No Good Place To Stop😢😢😢
I really felt the absence of this.
Draw a circle around D with radius |DC|. Let the intersection of the circle with AC be E.
According to Thales' theorem, triangle BCE has the angles 30, 90 and 60.
Since |BD| = |DE|, triangle BDE is equilateral.
Since angle DAE and angle EDA are 15 degrees, |AE| = |ED| = |EB| and therefore triangle BEA is isosceles.
Therefore angle theta is 45-15 = 30 degrees (base angles triangle BEA are (180-90)/2 = 45 degrees).
Very elegant.
@@activatewindows7415 This solution doesn't require accurate drawing. It is the most elegant solution, because it doesn't need any trigonometric identities - just Thales theorem and elementary geometry.
Very nice!
Michael if you want to improve your geometry you need to give up analytic solutions don’t fall into the trap I fell into,solve them geometrically it’s tricky but it’s worth it because you gain better insights of finding key points which leads to more elegant and less messy solutions..Another issue with analytic solutions is that when solving more complex geo problems you often stumble upon 4th and higher degree polynomials which are usually not possible to solve,for example try the generalized ladder and square problem from mind your decisions analytically-completely impossible.lastly geometric solution are just more satisfying as they are require more creativity and less brute force.
When presented with a geometry problem, turning it into algebra is like taking a long and complicated detour to get to the destination, rather than taking the freeway.
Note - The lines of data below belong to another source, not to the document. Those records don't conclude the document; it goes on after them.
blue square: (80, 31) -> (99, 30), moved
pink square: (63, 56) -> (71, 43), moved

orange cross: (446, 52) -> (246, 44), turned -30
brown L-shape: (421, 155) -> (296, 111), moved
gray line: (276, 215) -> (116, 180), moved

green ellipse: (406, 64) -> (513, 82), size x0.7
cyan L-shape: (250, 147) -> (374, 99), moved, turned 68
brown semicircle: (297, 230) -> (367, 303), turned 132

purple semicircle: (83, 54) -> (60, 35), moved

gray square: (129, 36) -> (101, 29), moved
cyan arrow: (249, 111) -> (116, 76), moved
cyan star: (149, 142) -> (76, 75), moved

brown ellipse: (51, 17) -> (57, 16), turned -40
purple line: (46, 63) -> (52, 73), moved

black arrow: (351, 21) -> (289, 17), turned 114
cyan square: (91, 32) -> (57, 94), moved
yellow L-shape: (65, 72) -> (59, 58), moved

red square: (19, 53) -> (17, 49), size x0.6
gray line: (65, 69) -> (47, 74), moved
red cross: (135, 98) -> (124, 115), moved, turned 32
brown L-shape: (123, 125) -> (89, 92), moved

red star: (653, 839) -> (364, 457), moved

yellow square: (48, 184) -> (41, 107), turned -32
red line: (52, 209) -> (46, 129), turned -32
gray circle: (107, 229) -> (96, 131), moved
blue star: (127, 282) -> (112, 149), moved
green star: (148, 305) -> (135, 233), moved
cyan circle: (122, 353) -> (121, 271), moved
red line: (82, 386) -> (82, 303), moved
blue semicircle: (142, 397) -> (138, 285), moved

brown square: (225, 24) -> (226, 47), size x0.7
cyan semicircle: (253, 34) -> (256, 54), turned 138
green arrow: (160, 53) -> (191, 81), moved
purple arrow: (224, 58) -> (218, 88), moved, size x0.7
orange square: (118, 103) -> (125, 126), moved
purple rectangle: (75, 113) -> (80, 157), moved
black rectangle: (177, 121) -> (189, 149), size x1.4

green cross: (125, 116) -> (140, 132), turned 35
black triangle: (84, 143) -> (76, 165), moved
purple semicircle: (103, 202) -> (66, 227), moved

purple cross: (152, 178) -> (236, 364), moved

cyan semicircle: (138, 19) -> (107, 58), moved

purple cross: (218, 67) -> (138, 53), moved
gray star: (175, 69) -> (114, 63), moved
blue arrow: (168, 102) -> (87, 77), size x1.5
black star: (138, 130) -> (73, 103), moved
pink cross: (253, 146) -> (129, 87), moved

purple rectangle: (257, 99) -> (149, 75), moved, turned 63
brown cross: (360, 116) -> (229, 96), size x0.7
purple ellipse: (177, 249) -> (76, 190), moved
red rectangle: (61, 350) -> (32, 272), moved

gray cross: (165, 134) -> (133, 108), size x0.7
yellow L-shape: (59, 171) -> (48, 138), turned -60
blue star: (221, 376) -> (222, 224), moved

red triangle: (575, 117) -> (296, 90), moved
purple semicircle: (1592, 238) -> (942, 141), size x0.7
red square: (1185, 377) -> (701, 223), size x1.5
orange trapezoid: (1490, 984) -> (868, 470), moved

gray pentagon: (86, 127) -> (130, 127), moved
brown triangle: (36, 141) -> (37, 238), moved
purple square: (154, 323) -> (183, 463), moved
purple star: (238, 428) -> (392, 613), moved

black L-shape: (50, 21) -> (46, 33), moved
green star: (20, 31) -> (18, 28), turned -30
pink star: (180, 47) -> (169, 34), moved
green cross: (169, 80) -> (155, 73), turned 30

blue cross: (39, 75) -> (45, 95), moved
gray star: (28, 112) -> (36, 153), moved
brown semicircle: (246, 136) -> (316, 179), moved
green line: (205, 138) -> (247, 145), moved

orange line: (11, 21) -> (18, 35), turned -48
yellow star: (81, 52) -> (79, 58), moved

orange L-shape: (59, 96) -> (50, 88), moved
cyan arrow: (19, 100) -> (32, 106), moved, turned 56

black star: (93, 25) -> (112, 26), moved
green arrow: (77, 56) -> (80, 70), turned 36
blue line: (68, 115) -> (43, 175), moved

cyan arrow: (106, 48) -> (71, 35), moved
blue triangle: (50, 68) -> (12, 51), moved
It is really much more elegant and satisfying to solve this problem using theorems from geometry.
I guess that wasn't a good place to stop.
So tan(75°)=2+sqrt(3)
without drawing anything extra
just use law of sines, u get two equations and u solve for the theta variable only
a/sin(A) = b/sin(B), A = theta + 15degrees, B = 180degrees - 45degrees - theta, sin(B) further simplified to sin(theta + 45degrees) by removing the negatives
so u have 2 equations
a/sin(theta + 15degrees) = b/sin(theta +45degrees)
b/sin(135degrees) = 0.5a/sin(15degrees)
substitute a or b, and the other will also be eliminated, leaving theta to be solved for
no calculators needed, just the table for 30 45 60 degrees and the angle sum formula
u need to find the ratio of sin to cos and then solve for tan from the table, giving 30 degrees as the answer (need to simplify and rationalize all the square roots to get the table value)
This would've been my approach as well. Felt like it was made unnecessarily complicated in the video.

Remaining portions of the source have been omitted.